We don’t like to connect the words, but children experience death and loss too. How we choose to represent death and dying to our children will have far reaching impact on their experience of life and living, as they pass their learned association of death by example down to their own children and grandchildren. Our grief with the death of a loved one is a powerful tool of expression, an expression our children will never forget. How can you make a positive difference when faced with children and death?

We best teach our children through what we do and not through what we say. If we are telling our children that death is a natural part of life yet neglect to explain why everyone is upset and crying, what have we taught our children about death? Our own honesty and straightforwardness is an integral part of a child’s positive grief and mourning experience. How honest are we with ourselves? What fears do we have, and do we want to pass those fears onto our children? How can grieving parents help children grieve in a healthy way?

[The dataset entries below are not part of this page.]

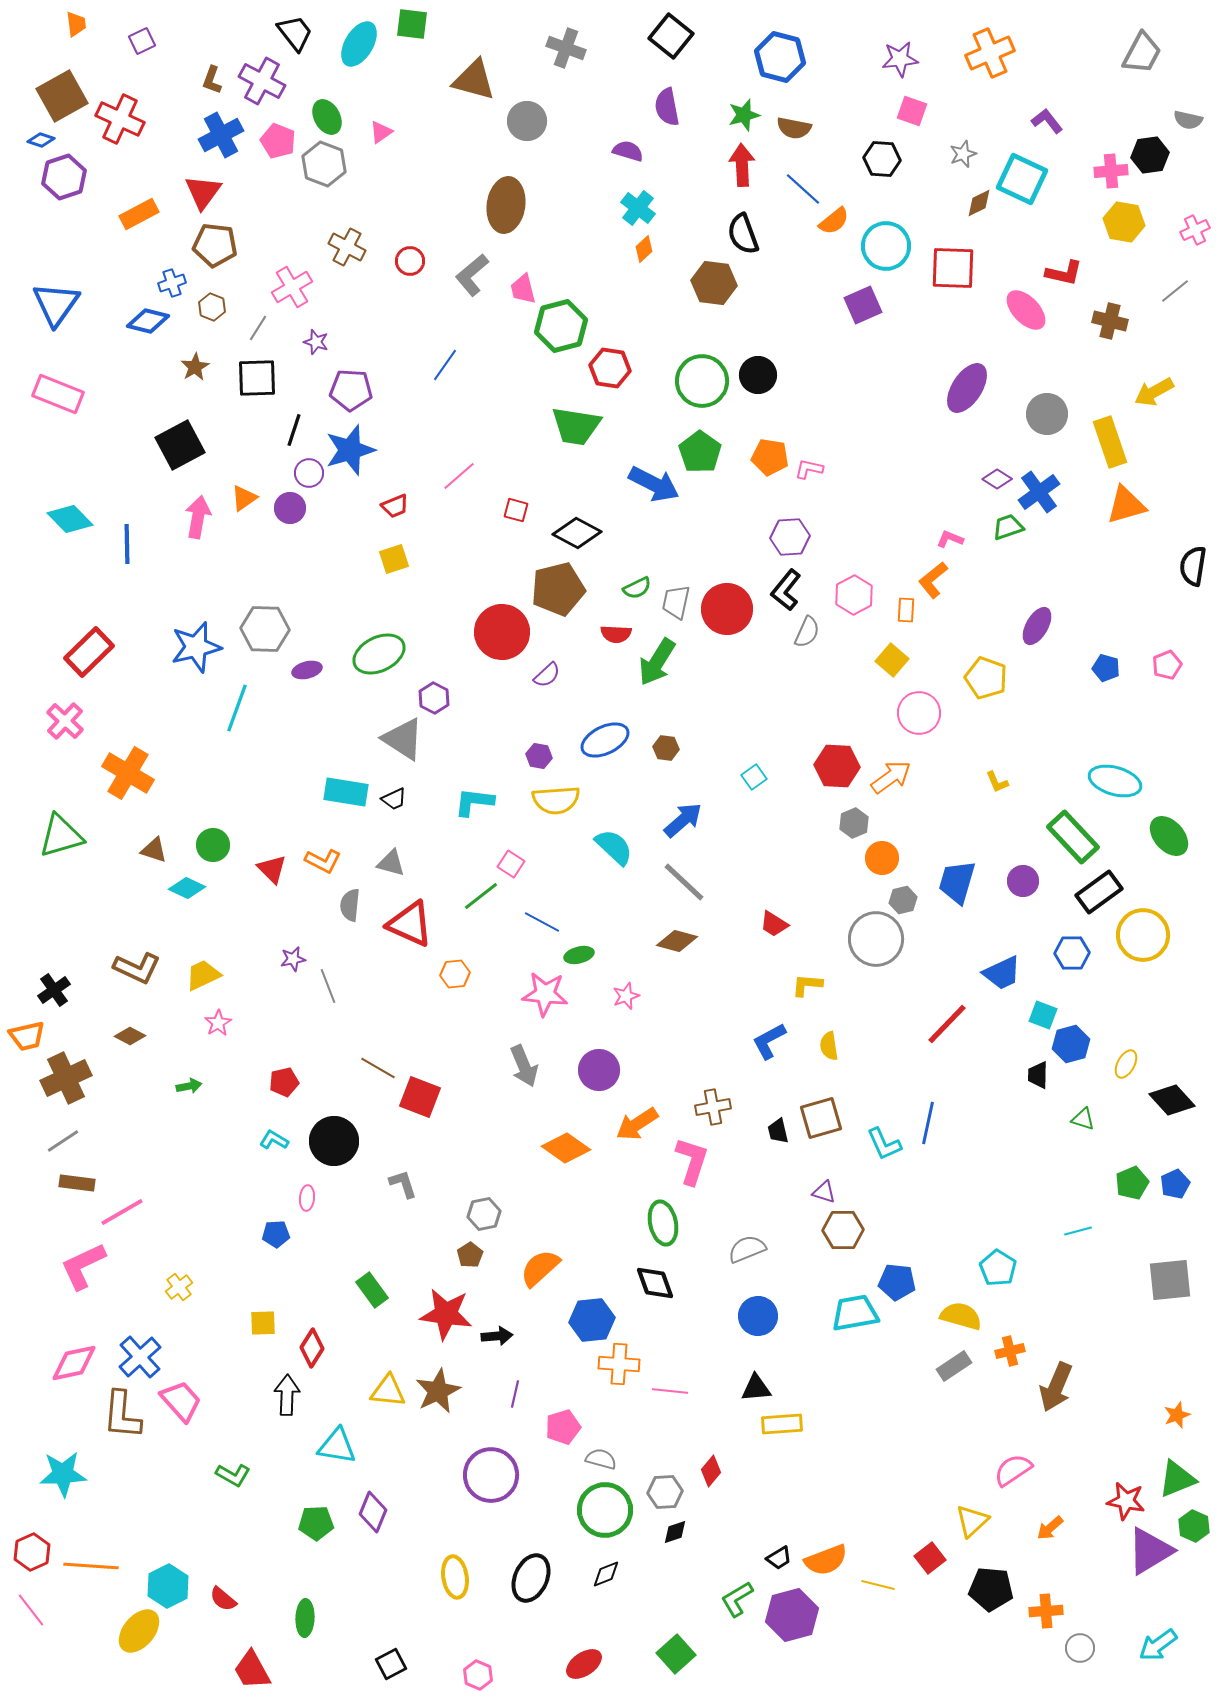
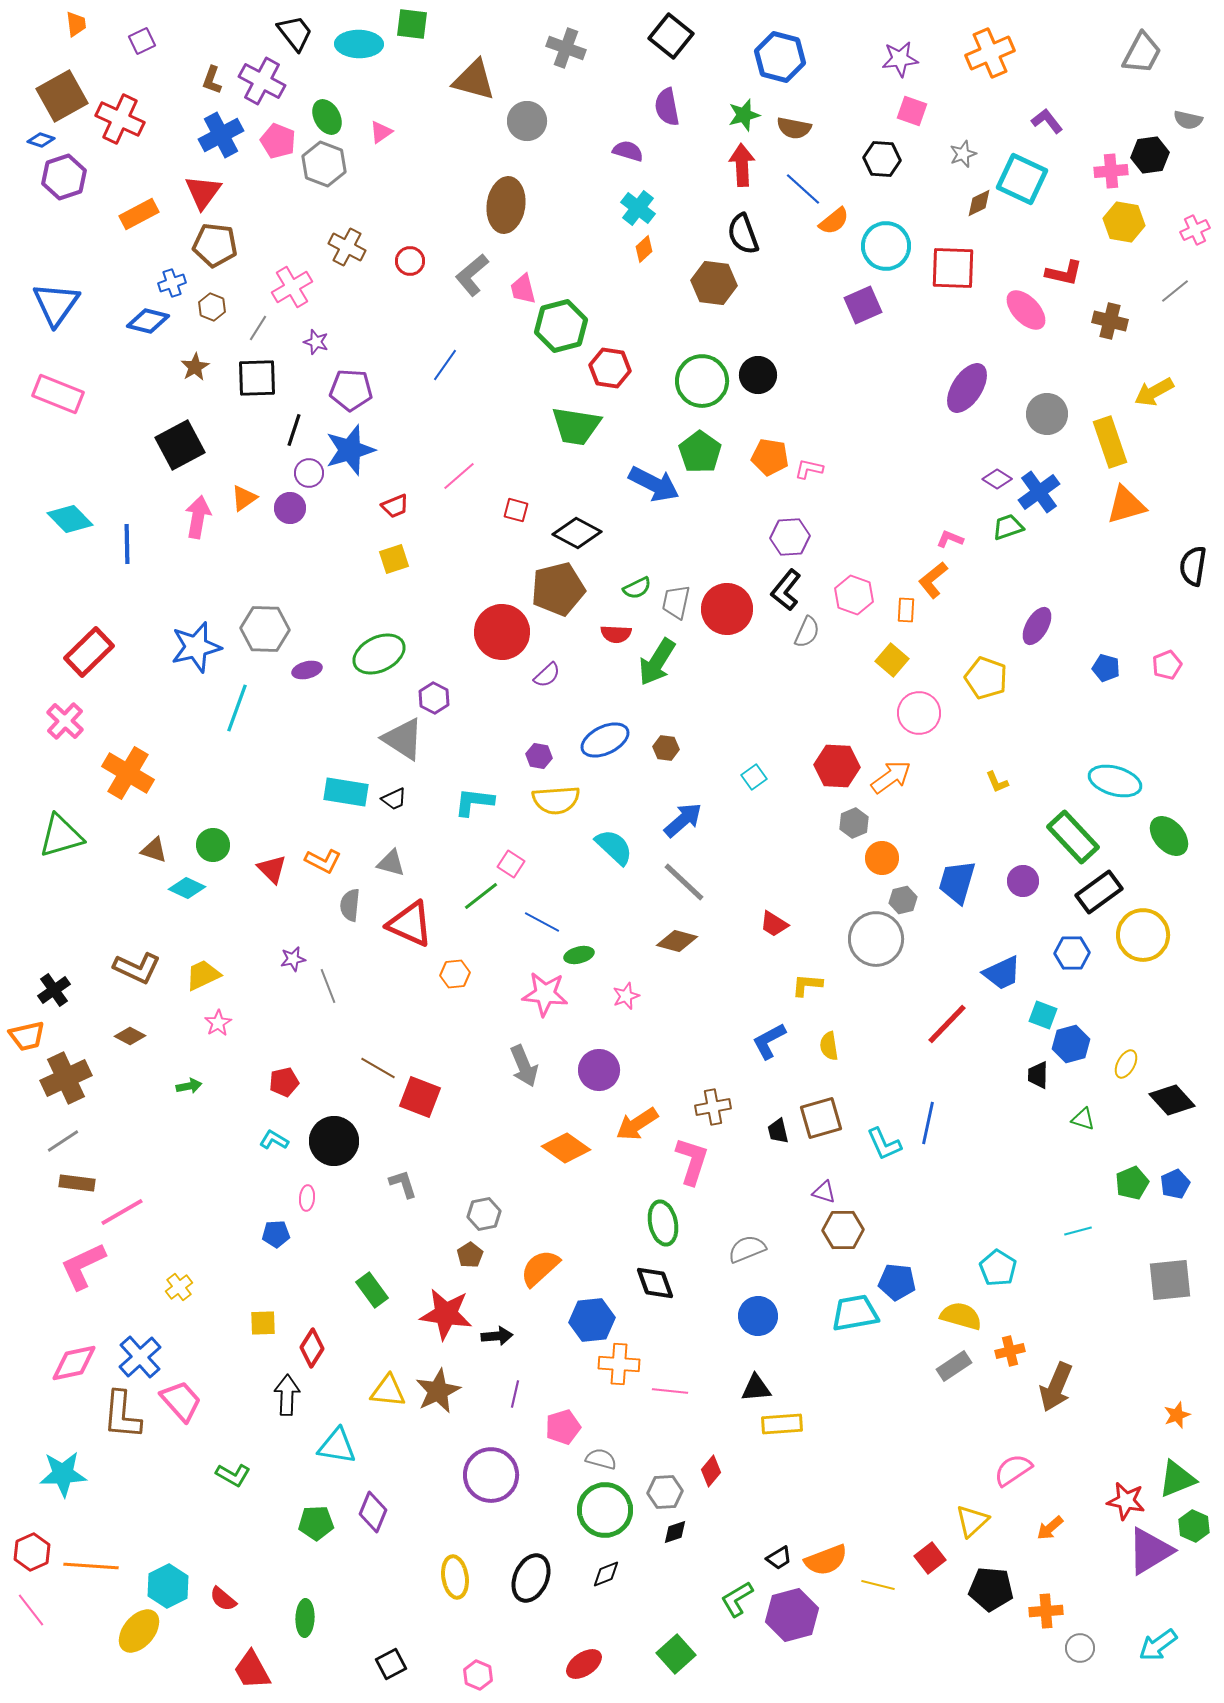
cyan ellipse at (359, 44): rotated 60 degrees clockwise
pink hexagon at (854, 595): rotated 12 degrees counterclockwise
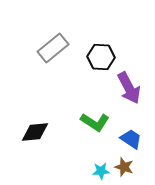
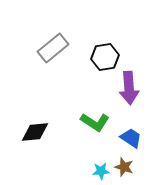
black hexagon: moved 4 px right; rotated 12 degrees counterclockwise
purple arrow: rotated 24 degrees clockwise
blue trapezoid: moved 1 px up
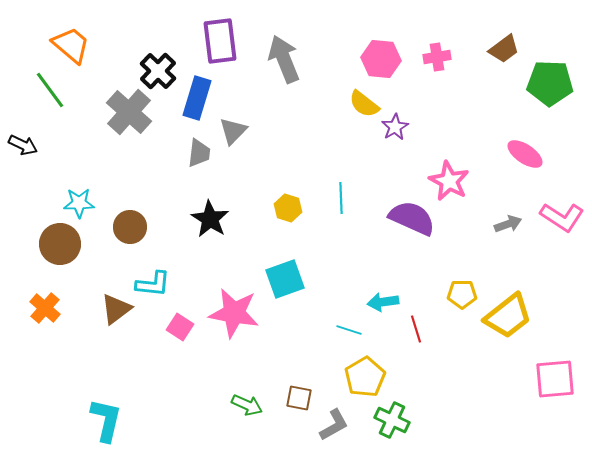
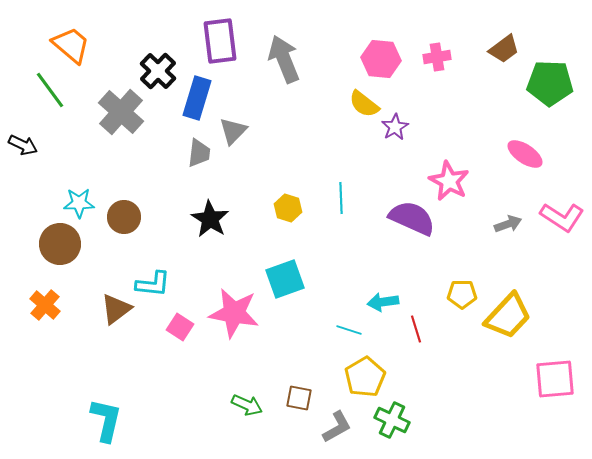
gray cross at (129, 112): moved 8 px left
brown circle at (130, 227): moved 6 px left, 10 px up
orange cross at (45, 308): moved 3 px up
yellow trapezoid at (508, 316): rotated 9 degrees counterclockwise
gray L-shape at (334, 425): moved 3 px right, 2 px down
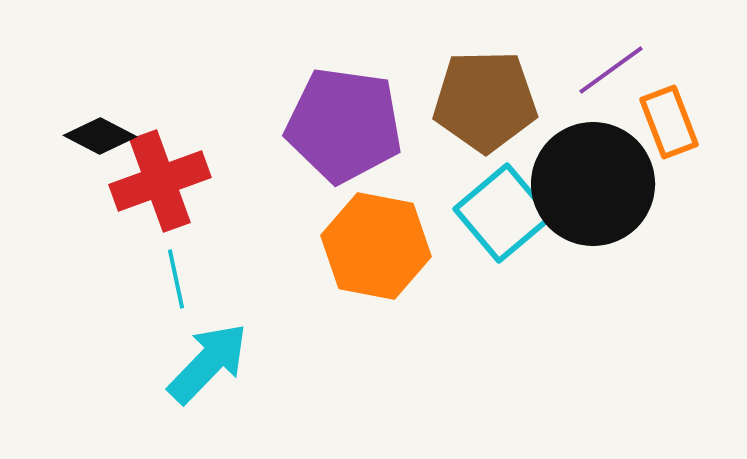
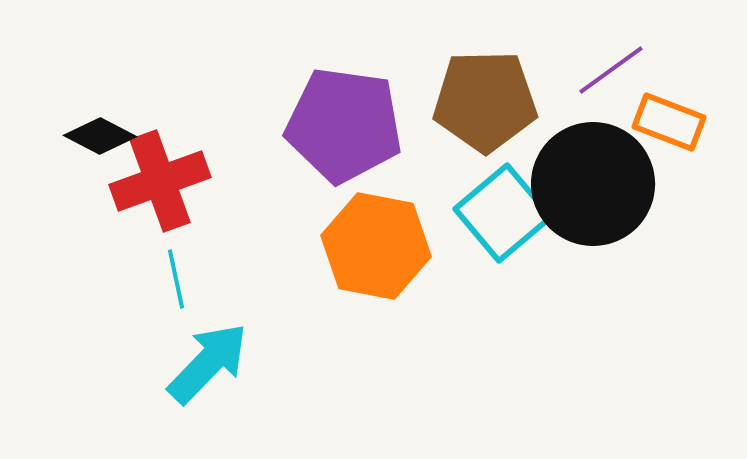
orange rectangle: rotated 48 degrees counterclockwise
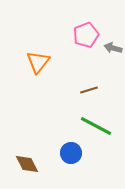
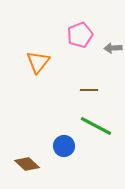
pink pentagon: moved 6 px left
gray arrow: rotated 18 degrees counterclockwise
brown line: rotated 18 degrees clockwise
blue circle: moved 7 px left, 7 px up
brown diamond: rotated 20 degrees counterclockwise
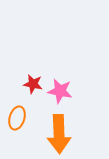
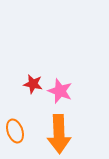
pink star: rotated 10 degrees clockwise
orange ellipse: moved 2 px left, 13 px down; rotated 35 degrees counterclockwise
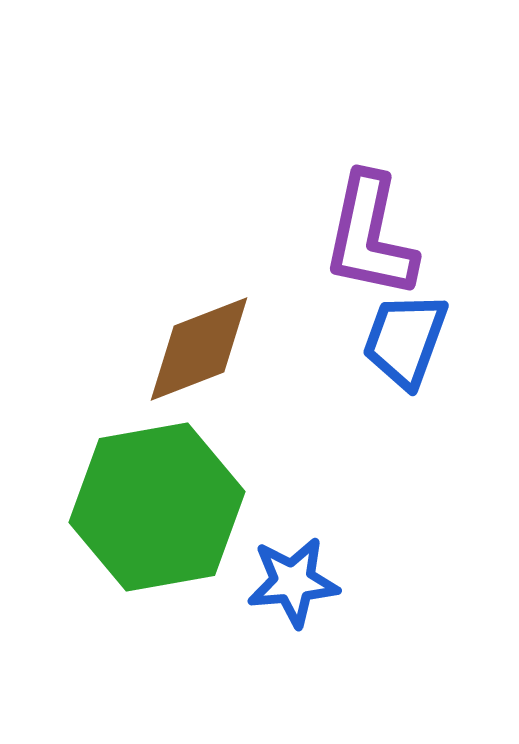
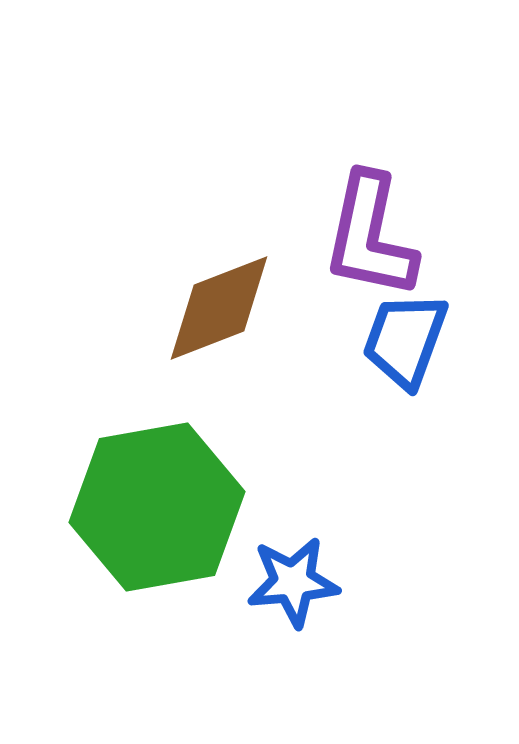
brown diamond: moved 20 px right, 41 px up
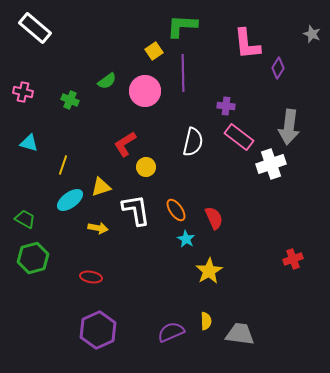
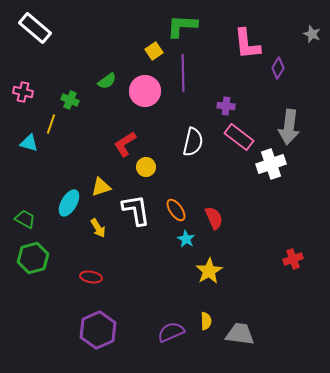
yellow line: moved 12 px left, 41 px up
cyan ellipse: moved 1 px left, 3 px down; rotated 24 degrees counterclockwise
yellow arrow: rotated 48 degrees clockwise
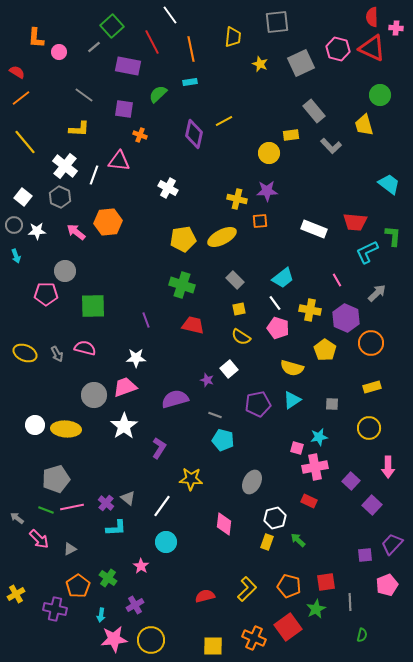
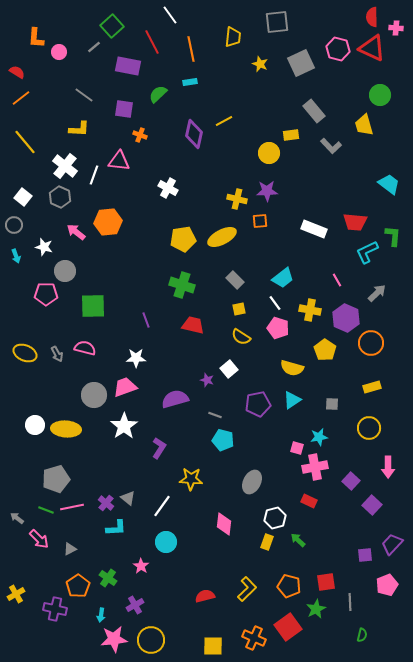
white star at (37, 231): moved 7 px right, 16 px down; rotated 18 degrees clockwise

Some important guidelines for coping with children and death are:

Emotional investment In other words, who died? Was it a parent, a sibling, best friend, favorite playmate or pet? The importance of emotional investment cannot be stressed enough. The degree of a child’s mourning and loss will be directly related to the child’s emotional investment in the deceased. Remember, the relationship your child shared with a beloved pet can sometimes be greater than an older sibling. Their mourning will reflect that. Keep in mind the child’s own special relationship with the deceased, as well as the future loss that child may experience.
Age appropriate children of different ages see death in different ways. A five year old will be most influenced by the reactions of their primary caretakers, while the teen-ager will be faced with reactions of his peer group as well. If you have more than one child, it’s important to speak with each child individually in an age appropriate way, because though they may have shared a relationship with the person who died, each of those relationships are unique to your child. Be aware of future loss too. For example, the death of a sibling will affect future family celebrations that sibling will not attend weddings and graduations. Younger children tend to view their world as happening right now, rarely understanding that the impact of a death in the family will have far reaching consequences. It can be helpful to gently point out to the younger child that death means his beloved parent/sibling/friend will not be a physical part of their future. Older children usually appreciate future loss, though dealing with peers can often make them feel different, embarrassed and ashamed. All of these feelings are valid. After all, can’t you remember a bad hair day in high school? Imagine what a death can feel like to the teenage child!
Continued support As a child grows older, their understanding of life and death also grows, and with this can come more questions about death. Parents and care professionals can help a child with their grief by remaining honest and open to continued discussion. Helping a child to connect with another grieving child can be extremely effective, especially for teenagers. Support groups are old and trusted venues for grief management. Let your child know that grief lasts forever, and explain that mourning is an expression of our grief. If your own grief is too overwhelming, make sure you get help for the children. There is nothing wrong with being overwhelmed with your grief – as long as you make sure your children get the help they need too.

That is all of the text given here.